DÉCOUVRIR LA PHYSIQUE AVEC DE NOUVEAUX AMIS


Un groupe de 40 élèves du secondaire venus du monde entier découvre les singularités et les possibilités de la physique théorique à l’École d’été internationale de l’Institut Périmètre pour jeunes physiciens et physiciennes.
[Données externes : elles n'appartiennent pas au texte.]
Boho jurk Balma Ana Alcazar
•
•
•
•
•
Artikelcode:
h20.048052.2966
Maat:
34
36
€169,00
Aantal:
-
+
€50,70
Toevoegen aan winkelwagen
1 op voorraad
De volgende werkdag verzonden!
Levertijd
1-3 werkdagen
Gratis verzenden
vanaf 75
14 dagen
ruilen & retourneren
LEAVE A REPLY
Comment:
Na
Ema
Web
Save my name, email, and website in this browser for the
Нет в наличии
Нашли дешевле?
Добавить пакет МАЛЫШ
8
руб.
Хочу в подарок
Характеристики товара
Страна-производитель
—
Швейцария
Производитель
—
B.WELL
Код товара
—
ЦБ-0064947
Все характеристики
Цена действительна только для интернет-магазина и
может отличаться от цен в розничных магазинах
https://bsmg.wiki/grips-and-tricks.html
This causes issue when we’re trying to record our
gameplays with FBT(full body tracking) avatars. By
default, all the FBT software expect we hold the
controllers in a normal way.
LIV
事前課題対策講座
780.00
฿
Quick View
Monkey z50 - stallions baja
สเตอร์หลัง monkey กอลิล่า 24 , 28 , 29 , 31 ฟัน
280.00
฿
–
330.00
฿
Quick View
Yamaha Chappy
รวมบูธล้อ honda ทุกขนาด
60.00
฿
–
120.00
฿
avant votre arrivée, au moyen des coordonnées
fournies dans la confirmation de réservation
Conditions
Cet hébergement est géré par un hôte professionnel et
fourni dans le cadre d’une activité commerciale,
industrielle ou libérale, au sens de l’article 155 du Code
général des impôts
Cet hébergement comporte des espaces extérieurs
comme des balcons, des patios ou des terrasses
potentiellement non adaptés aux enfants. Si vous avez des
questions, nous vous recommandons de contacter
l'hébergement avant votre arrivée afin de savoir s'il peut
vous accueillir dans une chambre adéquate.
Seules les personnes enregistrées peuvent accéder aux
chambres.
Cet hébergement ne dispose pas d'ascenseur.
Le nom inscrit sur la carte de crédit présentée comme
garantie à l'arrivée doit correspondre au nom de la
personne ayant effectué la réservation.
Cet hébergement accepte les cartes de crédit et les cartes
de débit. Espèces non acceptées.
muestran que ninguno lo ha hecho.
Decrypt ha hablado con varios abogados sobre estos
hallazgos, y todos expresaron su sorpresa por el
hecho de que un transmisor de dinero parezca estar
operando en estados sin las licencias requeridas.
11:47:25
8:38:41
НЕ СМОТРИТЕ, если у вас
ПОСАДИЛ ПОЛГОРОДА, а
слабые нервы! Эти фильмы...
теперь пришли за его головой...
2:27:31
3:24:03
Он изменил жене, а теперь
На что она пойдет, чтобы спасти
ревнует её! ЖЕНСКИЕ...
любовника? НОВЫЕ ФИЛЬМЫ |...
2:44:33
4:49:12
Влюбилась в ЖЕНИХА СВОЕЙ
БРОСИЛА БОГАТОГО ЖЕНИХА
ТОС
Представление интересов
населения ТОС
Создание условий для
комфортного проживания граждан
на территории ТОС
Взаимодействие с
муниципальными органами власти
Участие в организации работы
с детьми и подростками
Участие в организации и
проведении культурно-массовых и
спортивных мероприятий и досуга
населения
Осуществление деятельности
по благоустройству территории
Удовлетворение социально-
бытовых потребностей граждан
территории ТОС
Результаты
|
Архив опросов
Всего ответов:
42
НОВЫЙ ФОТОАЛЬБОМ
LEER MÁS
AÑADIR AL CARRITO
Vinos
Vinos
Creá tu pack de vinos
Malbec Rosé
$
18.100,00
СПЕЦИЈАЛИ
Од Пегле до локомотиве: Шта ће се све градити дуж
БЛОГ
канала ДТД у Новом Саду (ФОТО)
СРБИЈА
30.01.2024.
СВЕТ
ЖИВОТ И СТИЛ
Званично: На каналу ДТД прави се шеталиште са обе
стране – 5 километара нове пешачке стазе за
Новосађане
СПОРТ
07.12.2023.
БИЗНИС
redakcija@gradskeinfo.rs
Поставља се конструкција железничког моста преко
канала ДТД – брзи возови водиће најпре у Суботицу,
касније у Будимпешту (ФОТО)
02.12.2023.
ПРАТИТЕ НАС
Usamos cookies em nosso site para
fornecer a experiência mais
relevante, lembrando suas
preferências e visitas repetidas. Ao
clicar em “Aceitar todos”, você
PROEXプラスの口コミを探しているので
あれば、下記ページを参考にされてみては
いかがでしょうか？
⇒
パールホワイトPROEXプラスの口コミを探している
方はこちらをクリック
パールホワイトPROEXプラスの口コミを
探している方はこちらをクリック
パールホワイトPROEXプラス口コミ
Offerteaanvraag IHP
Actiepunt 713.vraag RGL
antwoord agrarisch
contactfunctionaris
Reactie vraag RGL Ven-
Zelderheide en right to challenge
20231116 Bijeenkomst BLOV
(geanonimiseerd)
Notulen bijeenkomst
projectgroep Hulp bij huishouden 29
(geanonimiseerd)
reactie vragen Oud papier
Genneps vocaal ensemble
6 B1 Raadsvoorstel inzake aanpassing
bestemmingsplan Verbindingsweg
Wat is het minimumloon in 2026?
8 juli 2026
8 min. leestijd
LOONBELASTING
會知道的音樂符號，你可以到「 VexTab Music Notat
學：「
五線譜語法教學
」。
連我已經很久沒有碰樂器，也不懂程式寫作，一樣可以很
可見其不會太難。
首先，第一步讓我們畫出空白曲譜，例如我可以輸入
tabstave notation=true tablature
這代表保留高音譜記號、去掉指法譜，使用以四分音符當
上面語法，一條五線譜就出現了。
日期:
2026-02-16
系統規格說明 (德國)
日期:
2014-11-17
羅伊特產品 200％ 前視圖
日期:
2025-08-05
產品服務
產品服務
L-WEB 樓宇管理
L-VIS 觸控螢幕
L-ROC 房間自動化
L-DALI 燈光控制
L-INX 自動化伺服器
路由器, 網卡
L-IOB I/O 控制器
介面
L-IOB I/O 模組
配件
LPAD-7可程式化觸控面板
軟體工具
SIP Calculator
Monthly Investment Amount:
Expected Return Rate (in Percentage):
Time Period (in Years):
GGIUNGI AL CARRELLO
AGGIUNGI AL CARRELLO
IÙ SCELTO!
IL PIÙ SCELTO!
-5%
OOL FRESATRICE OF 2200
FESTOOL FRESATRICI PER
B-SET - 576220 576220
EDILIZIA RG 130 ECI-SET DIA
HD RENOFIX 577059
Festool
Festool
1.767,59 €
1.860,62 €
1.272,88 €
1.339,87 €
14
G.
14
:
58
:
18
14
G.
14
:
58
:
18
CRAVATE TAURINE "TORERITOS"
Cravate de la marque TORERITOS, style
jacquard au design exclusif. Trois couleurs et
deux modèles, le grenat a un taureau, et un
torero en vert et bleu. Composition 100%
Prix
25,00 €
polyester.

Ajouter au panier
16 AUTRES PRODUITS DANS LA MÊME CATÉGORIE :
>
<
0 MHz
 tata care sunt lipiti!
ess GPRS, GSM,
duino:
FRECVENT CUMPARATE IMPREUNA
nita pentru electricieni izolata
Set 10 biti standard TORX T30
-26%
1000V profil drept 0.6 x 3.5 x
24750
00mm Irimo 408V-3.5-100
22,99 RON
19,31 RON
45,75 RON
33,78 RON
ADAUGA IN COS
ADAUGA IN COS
L’École d’été internationale pour jeunes physiciens et physiciennes (ISSYP pour International Summer School for Young Physicists) organisée par l’Institut Périmètre constitue une expérience unique pour la plupart des 40 élèves qui y viennent chaque année.
 
Les participants plongent au cœur de la physique théorique moderne, abordant des sujets tels que la mécanique quantique et la relativité restreinte, tout en prenant connaissance des domaines de la recherche actuelle.
 
Anwyn Woodyatt, qui a participé à l’ISSYP en 2017, aura vécu cette école d’été deux fois plutôt qu’une. Elle a tellement aimé son expérience de l’an dernier qu’elle est revenue cette année à titre d’accompagnatrice. « Je voulais que les participants de cette année vivent une expérience aussi bonne que la mienne. Nous sommes en contact presque tous les jours », dit-elle à propos des membres de sa promotion. « Nous formons une grande famille. » [traduction]
 
Cette réaction semble partagée par tous les participants.
 
« J’aime beaucoup être avec des gens qui ont les mêmes intérêts, car à l’école la plupart veulent abandonner la physique le plus tôt possible », fait remarquer Siena Castellon, 15 ans, qui vient de terminer l’équivalent de la 12e année au Royaume-Uni. « Ici, c’est extraordinaire d’être au milieu de gens qui comprennent votre passion pour la physique. » [traduction]
 
Siena Castellon connaît bien l’importance d’un milieu accueillant et encourageant. À l’âge de 13 ans, elle a mis sur pied Quantum Leap (Saut quantique), site Web de mentorat à l’intention d’enfants qui ont un trouble du spectre de l’autisme ou d’autres différences qui touchent l’apprentissage. Elle-même a le syndrome d’Asperger, ce qui selon elle l’a davantage poussée vers la physique.
 
« Avec le syndrome d’Asperger, dit-elle, on peut avoir des intérêts particuliers — de petits domaines pour lesquels on a une véritable fascination. Dans mon cas, ce sont la physique et les mathématiques. Et cela m’a réellement aidée. » Selon la jeune fille, la communauté scientifique dans son ensemble peut bénéficier d’une ouverture à la neurodiversité : « Si l’on peut exploiter pleinement ce talent, cela peut vraiment améliorer la communauté. » [traduction]
 
Siena Castellon et les autres participants à l’ISSYP, répartis également entre garçons et filles, viennent d’horizons très divers, mais ils sont liés par la passion de la physique. Les élèves choisis sont pour moitié canadiens, et pour moitié de 16 autres pays, dont l’Argentine, l’Inde, l’Italie, la Turquie, la Nouvelle-Zélande et les États-Unis.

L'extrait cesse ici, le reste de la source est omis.